O’Neil also said that development of the 525’s level-D full-motion simulator is well underway and that the target is to have it ready at aircraft certification. It will be located at the Bell Academy in Fort Worth, Texas. Other simulators will be placed globally as needed.
O’Neil said Bell’s decision to design the clean-sheet 525 in the “digital thread environment”—a process that connects traditionally siloed elements in a company to provide an integrated and real-time view throughout a program product’s lifecycle—demonstrated its worth during this year’s cold-weather testing in Yellowknife, NWT, Canada, where two test aircraft were routinely cold-soaked to -40 degrees F, but nevertheless performed well over the course of a 2.5-month campaign.

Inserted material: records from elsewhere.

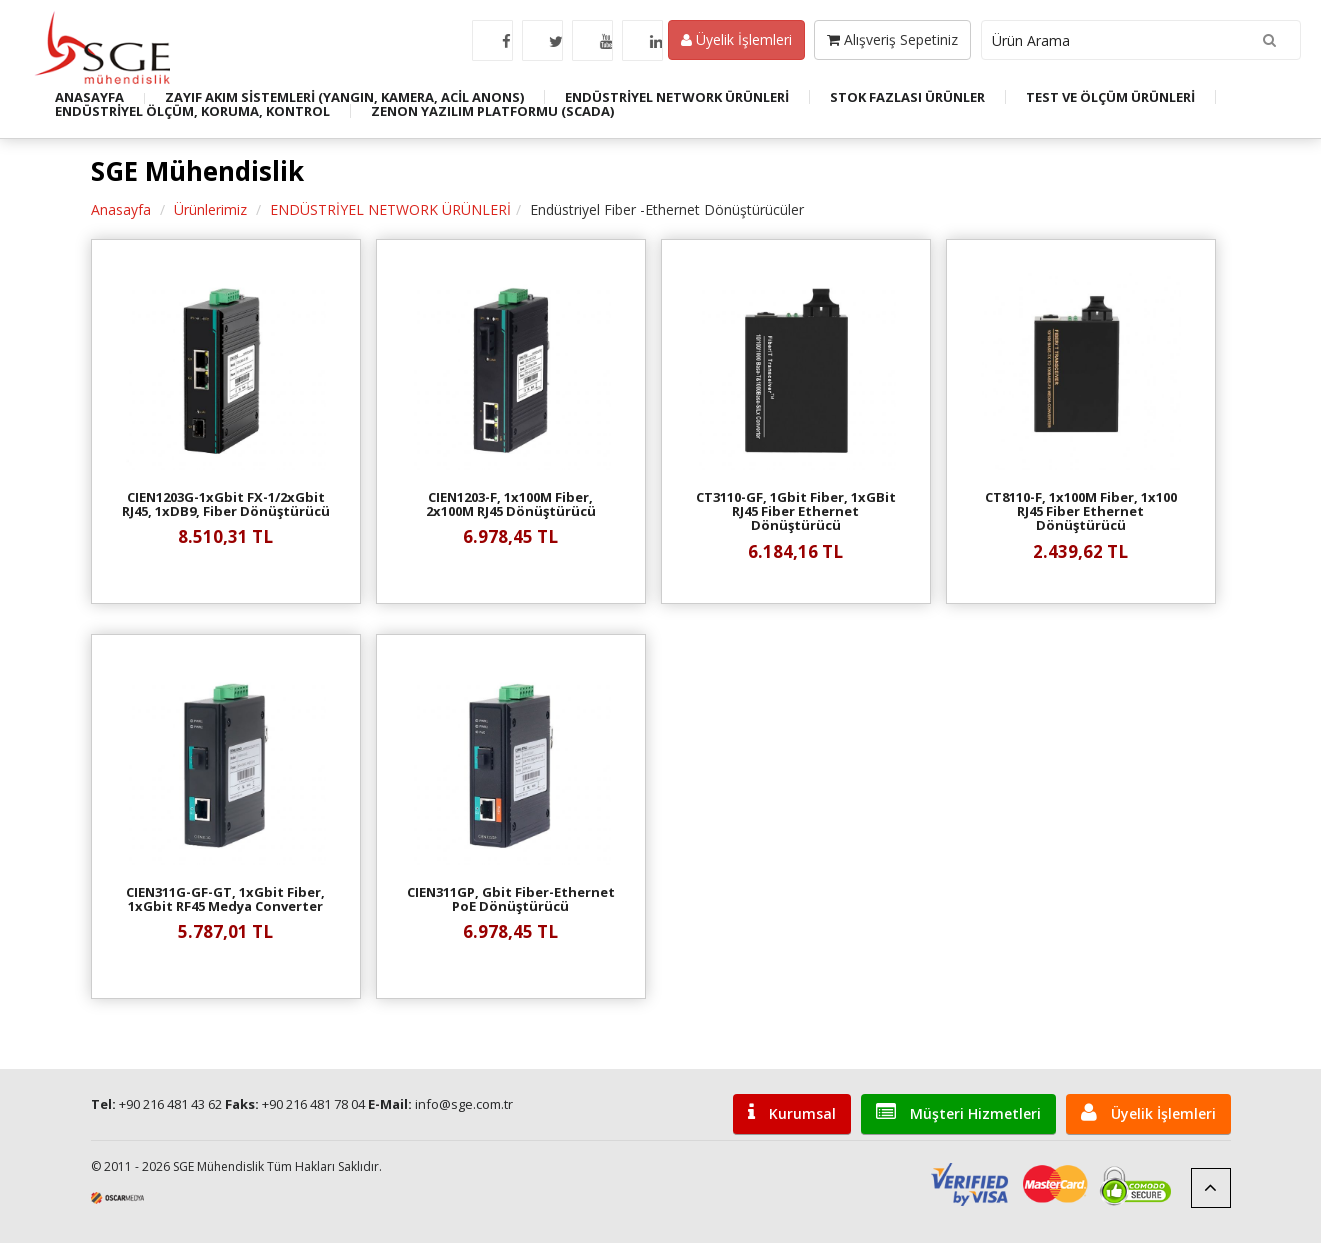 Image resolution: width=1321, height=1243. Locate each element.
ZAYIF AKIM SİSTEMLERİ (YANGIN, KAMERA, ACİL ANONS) (344, 97)
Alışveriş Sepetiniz (892, 39)
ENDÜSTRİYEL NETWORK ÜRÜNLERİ (677, 97)
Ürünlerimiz (210, 209)
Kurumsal (792, 1112)
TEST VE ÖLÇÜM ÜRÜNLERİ (1110, 97)
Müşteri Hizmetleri (958, 1112)
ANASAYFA (89, 97)
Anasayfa (121, 209)
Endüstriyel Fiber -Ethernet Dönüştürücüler (667, 209)
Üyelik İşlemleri (736, 39)
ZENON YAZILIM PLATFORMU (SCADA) (492, 111)
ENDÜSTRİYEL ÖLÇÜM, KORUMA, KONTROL (192, 111)
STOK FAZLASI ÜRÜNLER (907, 97) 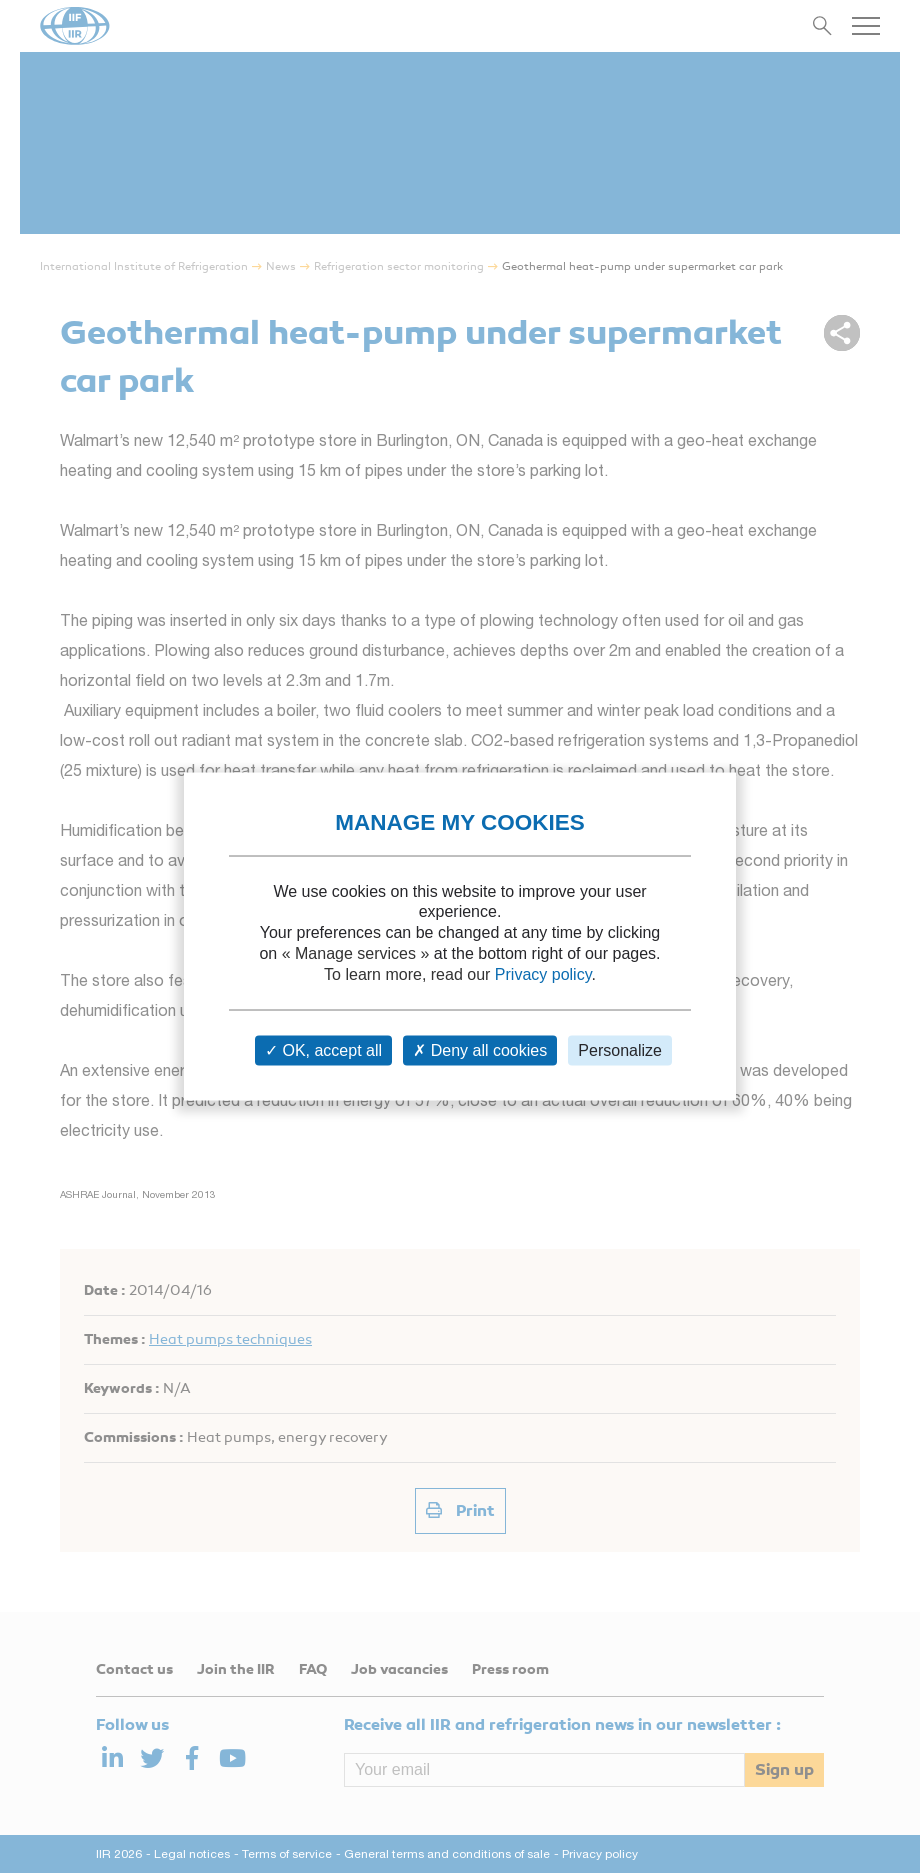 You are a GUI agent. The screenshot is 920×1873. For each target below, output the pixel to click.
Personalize (620, 1050)
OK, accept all (323, 1050)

“Digital definition allowed us to take into account the different impacts of thermal stresses at the component level and throughout the aircraft’s design in a design model that adds all interfaces and parts. It’s not a cheap way to go, but the value proposition is to design all of that in before you make a part, put it together, and try and make it work.” O’Neil said this year’s cold weather test data will be used to pursue flight-into-known-ice (FIKI) certification for the aircraft, which he estimates will occur within “a few seasons” after primary certification is received.
He said digital definition also will allow Bell to produce mission-kitted aircraft more efficiently. “There is a significant amount of kitting that has been part of the design of the aircraft from the outset. Quite a few offshore and SAR kits are designed into the aircraft now and have been brought along with the aircraft. The wire routing and the provisions for all the relevant kits have already been designed and will be tested as part of certification. The ones that haven’t will require pretty minimum changes in configuration and installation.”
O’Neil said that fielding a military variant of the 525 “is being discussed” but for now will take a backburner as Bell concentrates on gaining certification for the civil design. (In October, Bell announced its entrant to the Pentagon’s future attack reconnaissance aircraft competition—the model 360 “Invictus”—would have a main rotor system and FBW borrowed from the 525.) “We don’t have a [military] demonstration aircraft in plan.” However, he said discussion of a militarized 525 is “almost inevitable” due to its rugged airframe that meets all the latest amendments to FAA Part 29 certification requirements and its FBW flight controls.
The 525 has a projected mtow of 20,500 pounds, a maximum range of 580 nm (no reserve), and passenger seating for 16 to 19 (commuter/high-density). The aircraft is powered by two 1,800-shp GE CT7-2F1 engines driving an all-composite five-blade main rotor system and a four-blade tail rotor. GE Aviation received FAA type certification for the CT7-2F1 earlier this year.
Bell's 525 will incorporate a triple-redundant fly-by-wire flight control system with a BAE flight computer and the Garmin G5000H touchscreen-controlled glass panel integrated avionics suite with four main displays and Telligence voice-command capabilities. The company has not officially disclosed the number of orders or the price of the aircraft. The program’s schedule has slipped in recent years following the fatal crash of its initial flight test aircraft in 2016 and a general deterioration of a major market segment for the aircraft—the offshore energy industry.